# Help with Revenue Codes



## lambert82 (Jan 15, 2018)

Hello,

Im looking for any help on how to determine which Revenue codes goes with which CPT codes.  Is there a crosswalk or anywhere I can look up that our CPT codes are being submitted with correct revenue codes?

Example:
 for 52648 we are passing this with a 0490 revenue code.

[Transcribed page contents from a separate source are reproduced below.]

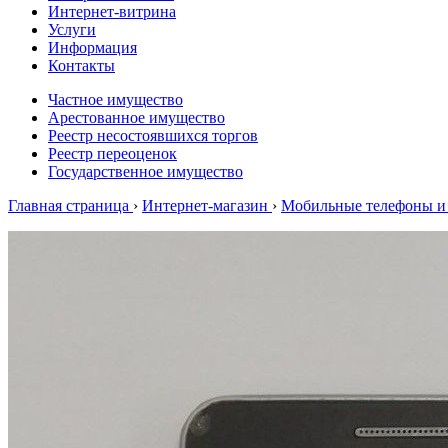
Интернет-витрина
Услуги
Информация
Контакты
Частное имущество
Арестованное имущество
Реестр несостоявшихся торгов
Реестр переоценок
Государственное имущество
Главная страница
›
Интернет-магазин
›
Мобильные телефоны и 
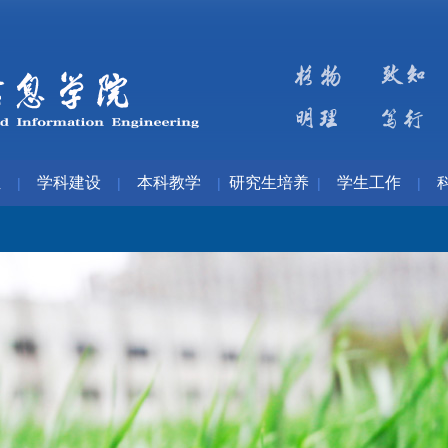
伍
学科建设
本科教学
研究生培养
学生工作
|
|
|
|
|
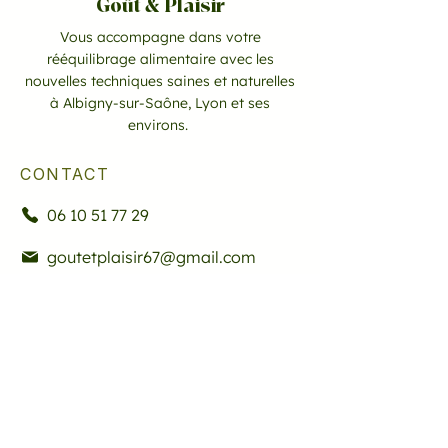
Goût & Plaisir
Vous accompagne dans votre
rééquilibrage alimentaire avec les
nouvelles techniques saines et naturelles
à Albigny-sur-Saône, Lyon et ses
environs.
CONTACT
06 10 51 77 29
goutetplaisir67@gmail.com
Goût et Plaisir
23 chemin des Grolles,
69250 Albigny-sur-Saône, France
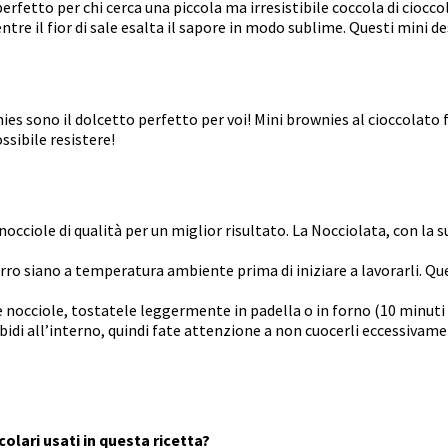
perfetto per chi cerca una piccola ma irresistibile coccola di ciocc
tre il fior di sale esalta il sapore in modo sublime. Questi mini d
ies sono il dolcetto perfetto per voi! Mini brownies al cioccolato 
ossibile resistere!
occiole di qualità per un miglior risultato. La Nocciolata, con la 
urro siano a temperatura ambiente prima di iniziare a lavorarli. 
le nocciole, tostatele leggermente in padella o in forno (10 minuti
di all’interno, quindi fate attenzione a non cuocerli eccessivamen
olari usati in questa ricetta?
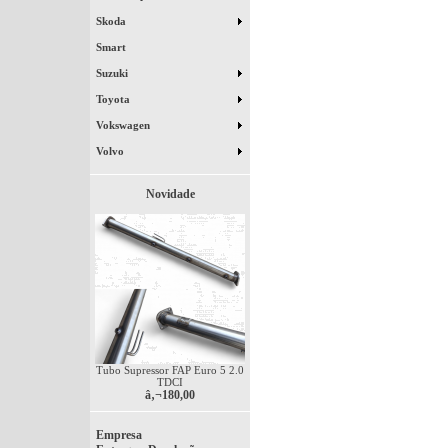
Skoda
Smart
Suzuki
Toyota
Vokswagen
Volvo
Novidade
Tubo Supressor FAP Euro 5 2.0
TDCI
â‚¬180,00
Empresa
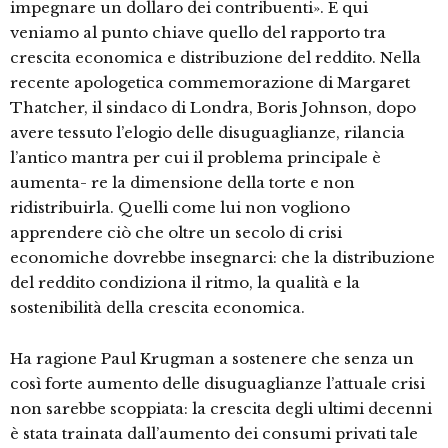
impegnare un dollaro dei contribuenti». E qui
veniamo al punto chiave quello del rapporto tra
crescita economica e distribuzione del reddito. Nella
recente apologetica commemorazione di Margaret
Thatcher, il sindaco di Londra, Boris Johnson, dopo
avere tessuto l’elogio delle disuguaglianze, rilancia
l’antico mantra per cui il problema principale è
aumenta- re la dimensione della torte e non
ridistribuirla. Quelli come lui non vogliono
apprendere ciò che oltre un secolo di crisi
economiche dovrebbe insegnarci: che la distribuzione
del reddito condiziona il ritmo, la qualità e la
sostenibilità della crescita economica.
Ha ragione Paul Krugman a sostenere che senza un
così forte aumento delle disuguaglianze l’attuale crisi
non sarebbe scoppiata: la crescita degli ultimi decenni
è stata trainata dall’aumento dei consumi privati tale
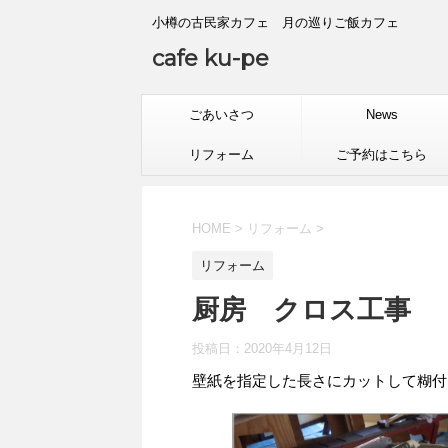
小樽の古民家カフェ 月の巡りご飯カフェ
cafe ku-pe
ごあいさつ
News
リフォーム
ご予約はこちら
HOME
>
リフォーム
>
リフォーム
厨房 クロス工事
投稿日：
2020年4月12日
壁紙を指定した長さにカットして糊付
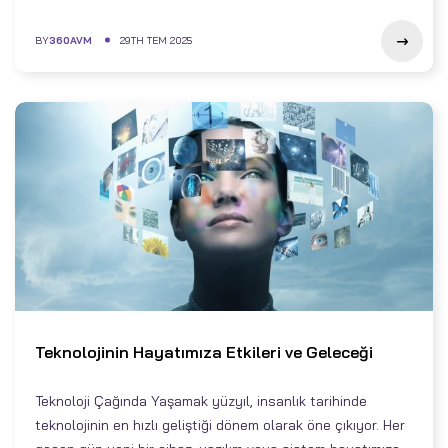
BY
360AVM
29TH TEM 2025
Teknolojinin Hayatımıza Etkileri ve Geleceği
Teknoloji Çağında Yaşamak yüzyıl, insanlık tarihinde
teknolojinin en hızlı geliştiği dönem olarak öne çıkıyor. Her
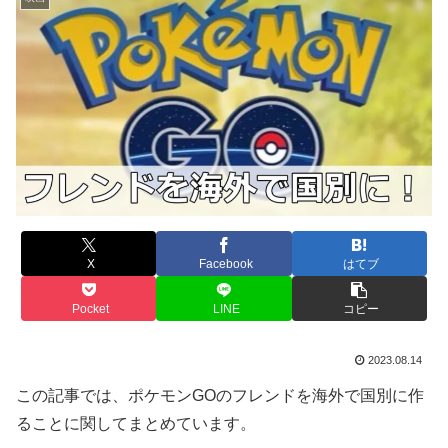
X
Facebook
はてブ
Pocket
LINE
コピー
2023.08.14
この記事では、ポケモンGOのフレンドを海外で国別に作
ることに関してまとめています。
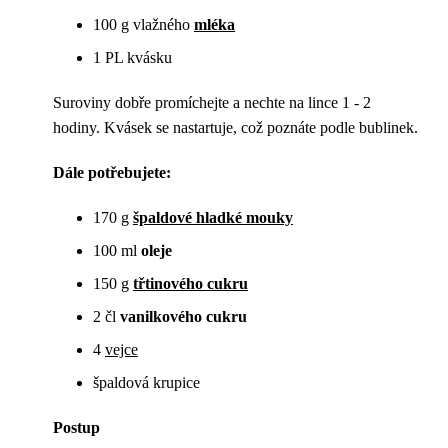
100 g vlažného
mléka
1 PL kvásku
Suroviny dobře promíchejte a nechte na lince 1 - 2
hodiny. Kvásek se nastartuje, což poznáte podle bublinek.
Dále potřebujete:
170 g
špaldové hladké mouky
100 ml
oleje
150 g
třtinového cukru
2 čl
vanilkového cukru
4
vejce
špaldová krupice
Postup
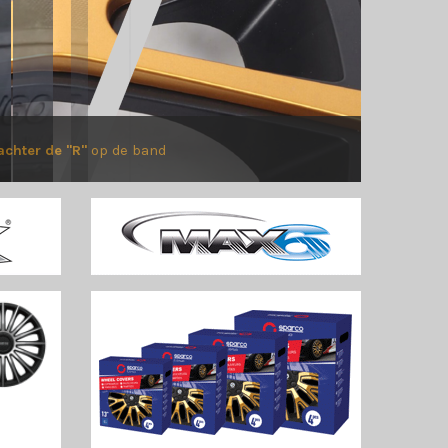
achter de "R"
op de band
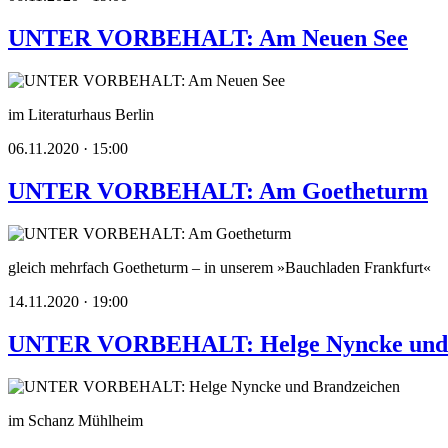
UNTER VORBEHALT: Am Neuen See
im Literaturhaus Berlin
06.11.2020 · 15:00
UNTER VORBEHALT: Am Goetheturm
gleich mehrfach Goetheturm – in unserem »Bauchladen Frankfurt«
14.11.2020 · 19:00
UNTER VORBEHALT: Helge Nyncke und 
im Schanz Mühlheim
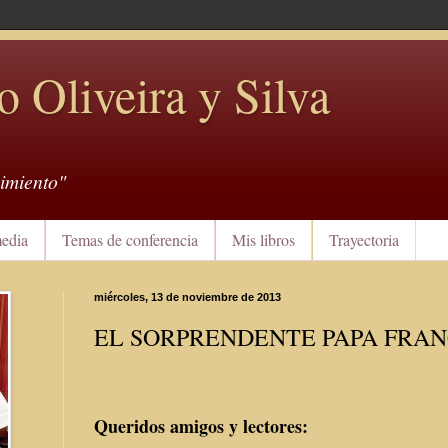
o Oliveira y Silva
imiento"
edia
Temas de conferencia
Mis libros
Trayectoria
miércoles, 13 de noviembre de 2013
EL SORPRENDENTE PAPA FRAN
Queridos amigos y lectores:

Thanks for any help in this matter

Dana


----------



## thomas7331 (Jan 16, 2018)

There isn't a standardized crosswalk for this that I've ever seen.  Revenue codes, as I understand them, are design for facilities to identify and report the revenue associated with their cost centers, and aren't for coding purposes in the same sense that CPT codes are.  Some payers will have specific requirements for how they want the revenue codes used to ensure correct reimbursement, so you can check your contracts and the claims filing instructions of the specific payers you work with, but I don't know of any industry standard for specific CPT codes being assigned to certain revenue codes.


----------



## lambert82 (Jan 16, 2018)

I appreciate the knowledge and thanks for getting back to me. I will check our payor contracts to see if they have any specific requirements. 

Dana


----------



## CodingKing (Jan 16, 2018)

You will have to pick from the CDM. Check with your facility for instructions.


----------



## tresadiluzio (May 4, 2018)

*Rev Codes 450 for ER and Obs 762*

If patient is seen in the ER and Rev Code 0450 is billed, but then patient is moved to an Obs status - does the Obs dept bill a 0450 with their 0762?  We have instances of patients moving between the departments and the 0450 being charged by both providers.

Thanks for any help.

Tresa DiLuzio, CPC
Medical Claims Auditor


----------



## thomas7331 (May 4, 2018)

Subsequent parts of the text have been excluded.